TROY, Mich. (AP) -- A 21-year-old firefighter trainee has pleaded not guilty to charges that accuse him of being highly intoxicated when he crashed his speeding car into a patrol car, killing a police officer.
The May 13 crash occurred moments after Officer Gary Davis, a 12-year police veteran in Oakland County's Bloomfield Township, arrested a drunken driving suspect on southbound Interstate 75 in this Detroit suburb.
Joshua Campbell of Royal Oak is charged with second-degree murder, drunken driving causing death to emergency personnel, failing to use care while passing a stationary emergency vehicle causing death and drunken driving causing serious injury.
The four felonies are punishable by up to life in prison, 20 years, 15 years and 15 years, respectively.

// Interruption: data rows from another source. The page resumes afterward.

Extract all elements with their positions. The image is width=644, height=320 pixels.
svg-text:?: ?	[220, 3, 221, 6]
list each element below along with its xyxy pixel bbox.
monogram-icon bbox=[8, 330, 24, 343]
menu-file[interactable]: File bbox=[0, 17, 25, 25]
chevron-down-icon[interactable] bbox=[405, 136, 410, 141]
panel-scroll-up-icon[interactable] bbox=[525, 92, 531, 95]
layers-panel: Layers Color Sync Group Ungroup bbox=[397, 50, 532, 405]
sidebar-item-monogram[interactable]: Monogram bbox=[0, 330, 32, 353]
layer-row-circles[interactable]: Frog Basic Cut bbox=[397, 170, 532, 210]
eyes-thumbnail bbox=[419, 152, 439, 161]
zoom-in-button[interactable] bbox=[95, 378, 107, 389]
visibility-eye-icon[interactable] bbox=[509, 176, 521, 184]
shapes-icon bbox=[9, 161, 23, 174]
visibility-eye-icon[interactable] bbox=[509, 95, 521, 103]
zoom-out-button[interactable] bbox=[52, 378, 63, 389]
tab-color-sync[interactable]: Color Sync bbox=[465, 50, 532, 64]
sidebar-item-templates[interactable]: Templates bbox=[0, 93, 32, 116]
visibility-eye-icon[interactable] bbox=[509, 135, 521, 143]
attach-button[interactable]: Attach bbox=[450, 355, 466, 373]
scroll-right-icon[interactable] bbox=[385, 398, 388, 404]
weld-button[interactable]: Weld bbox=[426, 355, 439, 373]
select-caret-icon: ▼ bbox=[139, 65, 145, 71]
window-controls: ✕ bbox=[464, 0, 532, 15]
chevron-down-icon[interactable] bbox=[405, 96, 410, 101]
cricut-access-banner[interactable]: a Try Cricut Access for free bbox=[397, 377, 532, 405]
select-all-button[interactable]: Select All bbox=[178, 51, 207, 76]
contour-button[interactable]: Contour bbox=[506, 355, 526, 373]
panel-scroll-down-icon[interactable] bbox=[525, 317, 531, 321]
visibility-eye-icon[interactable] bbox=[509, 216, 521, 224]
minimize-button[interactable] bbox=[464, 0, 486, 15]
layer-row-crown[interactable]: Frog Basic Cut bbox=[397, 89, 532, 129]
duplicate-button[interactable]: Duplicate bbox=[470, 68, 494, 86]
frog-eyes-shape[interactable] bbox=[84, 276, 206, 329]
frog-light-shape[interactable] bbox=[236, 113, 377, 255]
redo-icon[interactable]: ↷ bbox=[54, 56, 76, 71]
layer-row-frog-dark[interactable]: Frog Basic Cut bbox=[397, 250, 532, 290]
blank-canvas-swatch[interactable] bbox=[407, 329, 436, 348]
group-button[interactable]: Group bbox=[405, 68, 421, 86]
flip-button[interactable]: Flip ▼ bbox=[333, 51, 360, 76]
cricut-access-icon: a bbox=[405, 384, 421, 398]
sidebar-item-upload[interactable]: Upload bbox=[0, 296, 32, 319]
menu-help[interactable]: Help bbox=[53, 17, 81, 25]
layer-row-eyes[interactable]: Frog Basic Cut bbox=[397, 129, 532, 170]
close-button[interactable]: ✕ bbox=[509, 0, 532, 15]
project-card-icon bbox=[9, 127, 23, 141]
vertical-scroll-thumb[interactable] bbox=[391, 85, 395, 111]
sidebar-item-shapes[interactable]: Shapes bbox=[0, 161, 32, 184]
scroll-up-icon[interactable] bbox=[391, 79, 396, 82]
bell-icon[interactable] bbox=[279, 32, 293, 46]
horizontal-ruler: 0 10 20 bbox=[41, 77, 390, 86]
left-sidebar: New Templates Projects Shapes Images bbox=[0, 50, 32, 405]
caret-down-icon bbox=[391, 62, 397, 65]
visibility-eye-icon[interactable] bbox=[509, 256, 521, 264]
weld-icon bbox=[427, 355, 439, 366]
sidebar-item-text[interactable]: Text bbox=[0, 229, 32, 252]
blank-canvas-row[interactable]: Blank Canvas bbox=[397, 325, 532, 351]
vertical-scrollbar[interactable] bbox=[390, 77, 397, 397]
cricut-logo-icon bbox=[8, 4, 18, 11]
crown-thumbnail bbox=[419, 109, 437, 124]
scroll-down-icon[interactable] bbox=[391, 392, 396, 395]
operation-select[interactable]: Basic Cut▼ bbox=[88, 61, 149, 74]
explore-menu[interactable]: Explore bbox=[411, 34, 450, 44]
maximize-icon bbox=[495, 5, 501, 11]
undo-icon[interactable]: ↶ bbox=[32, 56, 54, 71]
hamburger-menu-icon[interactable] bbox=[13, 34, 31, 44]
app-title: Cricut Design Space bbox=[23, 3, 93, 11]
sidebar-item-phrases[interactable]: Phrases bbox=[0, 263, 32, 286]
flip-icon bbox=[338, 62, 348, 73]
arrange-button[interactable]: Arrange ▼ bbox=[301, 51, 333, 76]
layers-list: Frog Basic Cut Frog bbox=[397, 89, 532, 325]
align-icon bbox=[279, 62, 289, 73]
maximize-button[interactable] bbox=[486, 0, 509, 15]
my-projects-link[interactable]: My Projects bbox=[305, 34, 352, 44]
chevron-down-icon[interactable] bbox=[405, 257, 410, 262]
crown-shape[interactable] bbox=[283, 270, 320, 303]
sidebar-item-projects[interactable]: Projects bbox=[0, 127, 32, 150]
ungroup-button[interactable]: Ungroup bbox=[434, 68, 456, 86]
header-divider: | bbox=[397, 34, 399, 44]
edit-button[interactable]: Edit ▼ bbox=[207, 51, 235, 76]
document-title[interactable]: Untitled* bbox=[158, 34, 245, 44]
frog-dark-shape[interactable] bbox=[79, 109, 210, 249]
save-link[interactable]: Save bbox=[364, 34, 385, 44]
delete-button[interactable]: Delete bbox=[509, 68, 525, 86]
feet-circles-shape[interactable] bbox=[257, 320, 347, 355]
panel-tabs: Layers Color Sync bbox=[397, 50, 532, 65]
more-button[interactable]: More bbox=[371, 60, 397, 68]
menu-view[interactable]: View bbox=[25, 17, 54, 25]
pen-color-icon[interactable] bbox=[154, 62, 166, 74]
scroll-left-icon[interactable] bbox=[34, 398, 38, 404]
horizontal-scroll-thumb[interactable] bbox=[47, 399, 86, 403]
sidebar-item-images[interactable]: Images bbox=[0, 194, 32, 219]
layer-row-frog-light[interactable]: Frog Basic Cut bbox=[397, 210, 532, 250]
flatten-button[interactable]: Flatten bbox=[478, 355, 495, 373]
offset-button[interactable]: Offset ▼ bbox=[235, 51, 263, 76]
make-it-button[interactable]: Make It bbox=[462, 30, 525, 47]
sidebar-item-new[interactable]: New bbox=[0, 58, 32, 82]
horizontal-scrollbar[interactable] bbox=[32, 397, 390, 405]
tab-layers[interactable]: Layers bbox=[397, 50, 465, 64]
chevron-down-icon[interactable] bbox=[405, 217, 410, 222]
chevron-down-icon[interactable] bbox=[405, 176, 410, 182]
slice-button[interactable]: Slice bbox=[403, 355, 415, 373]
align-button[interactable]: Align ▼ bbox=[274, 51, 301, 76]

Campbell, who was to graduate May 14 from the Oakland Fire Training Institute, had been drinking with friends in Canada, said The Daily Oakland Press of Pontiac.
Campbell surrendered for arraignment at District Court in Troy. He was released after posting 10 percent of a $100,000 bond, said defense lawyer Richard M. Lustig. A preliminary examination is scheduled June 14.
Lustig told the Detroit Free Press that his client ``has the utmost respect for the police officer. ... He's sorry.'' But Lustig said Davis was negligent in trying to cross several lanes of traffic to get to the turnaround lane to reach northbound I-75.
``Officer Davis had every right to expect he could drive across the freeway to use the emergency turnaround,'' county Prosecutor David Gorcyca told The Detroit News.
Gorcyca said Campbell had a blood-alcohol level of 0.17 percent, more than twice Michigan's legal limit of 0.08 percent. Investigators said witnesses reported Campbell was unable to stay in one lane and was driving more than 100 miles per hour.
Davis, 36, had handcuffed a 26-year-old Madison Heights man and put him in the back seat of his squad car.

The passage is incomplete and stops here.